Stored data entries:
· · ·

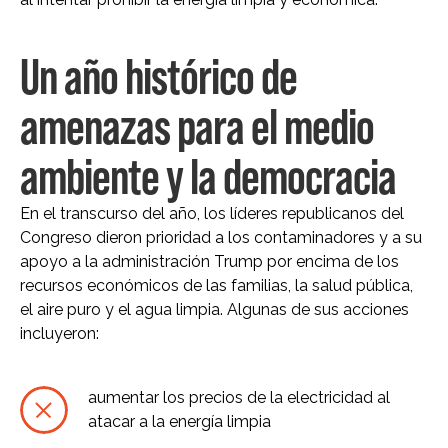
Un año histórico de
amenazas para el medio
ambiente y la democracia
En el transcurso del año, los líderes republicanos del
Congreso dieron prioridad a los contaminadores y a su
apoyo a la administración Trump por encima de los
recursos económicos de las familias, la salud pública,
el aire puro y el agua limpia. Algunas de sus acciones
incluyeron:
aumentar los precios de la electricidad al
atacar a la energía limpia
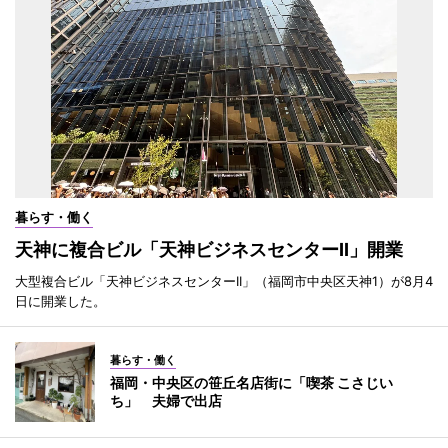
暮らす・働く
天神に複合ビル「天神ビジネスセンターII」開業
大型複合ビル「天神ビジネスセンターII」（福岡市中央区天神1）が8月4
日に開業した。
暮らす・働く
福岡・中央区の笹丘名店街に「喫茶 こさじい
ち」 夫婦で出店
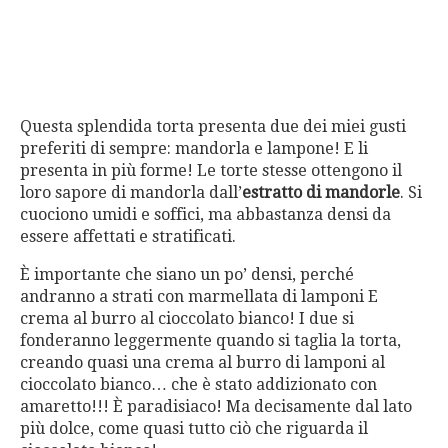
Questa splendida torta presenta due dei miei gusti
preferiti di sempre: mandorla e lampone! E li
presenta in più forme! Le torte stesse ottengono il
loro sapore di mandorla dall’
estratto di mandorle
. Si
cuociono umidi e soffici, ma abbastanza densi da
essere affettati e stratificati.
È importante che siano un po’ densi, perché
andranno a strati con marmellata di lamponi E
crema al burro al cioccolato bianco! I due si
fonderanno leggermente quando si taglia la torta,
creando quasi una crema al burro di lamponi al
cioccolato bianco… che è stato addizionato con
amaretto!!! È paradisiaco! Ma decisamente dal lato
più dolce, come quasi tutto ciò che riguarda il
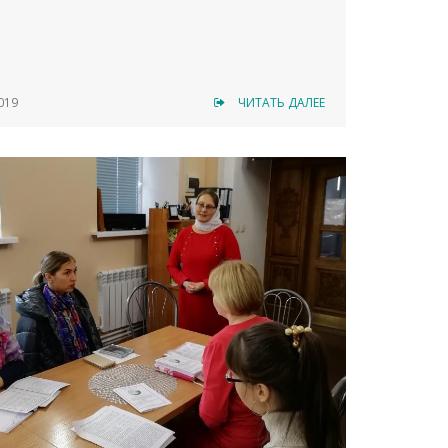
019
ЧИТАТЬ ДАЛЕЕ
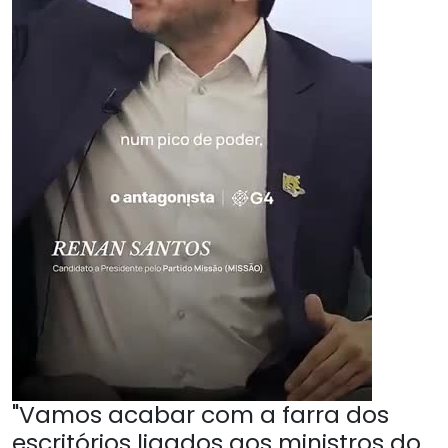
"Vamos acabar com a farra dos
escritórios ligados aos ministros do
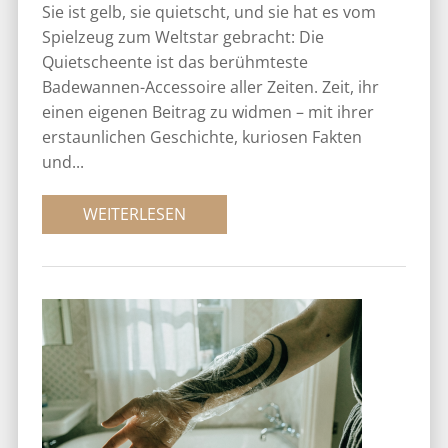
Sie ist gelb, sie quietscht, und sie hat es vom
Spielzeug zum Weltstar gebracht: Die
Quietscheente ist das berühmteste
Badewannen-Accessoire aller Zeiten. Zeit, ihr
einen eigenen Beitrag zu widmen – mit ihrer
erstaunlichen Geschichte, kuriosen Fakten
und...
WEITERLESEN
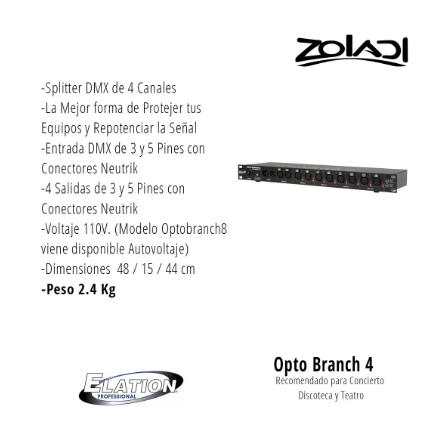
Ir directamente a la información del producto
Abrir elemento multimedia 1 en una ventana modal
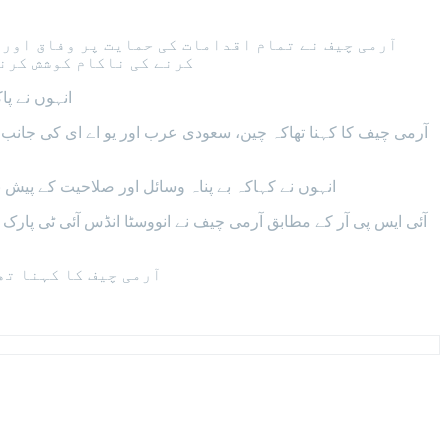
آرمی چیف نے تمام اقدامات کی حمایت پر وفاق اور 
کرنے کی ناکام کوشش کرن
انہوں نے پا
آرمی چیف کا کہنا تھاکہ چین، سعودی عرب اور یو اے ای کی جان
انہوں نے کہاکہ بے پناہ وسائل اور صلاحیت کے پیش 
آئی ایس پی آر کے مطابق آرمی چیف نے انووسٹا انڈس آئی ٹی پارک کا 
آرمی چیف کا کہنا تھ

· · ·

## Work task
Show all lines from the data that contain "lamponi".

## Answer section
andranno a strati con marmellata di lamponi E
creando quasi una crema al burro di lamponi al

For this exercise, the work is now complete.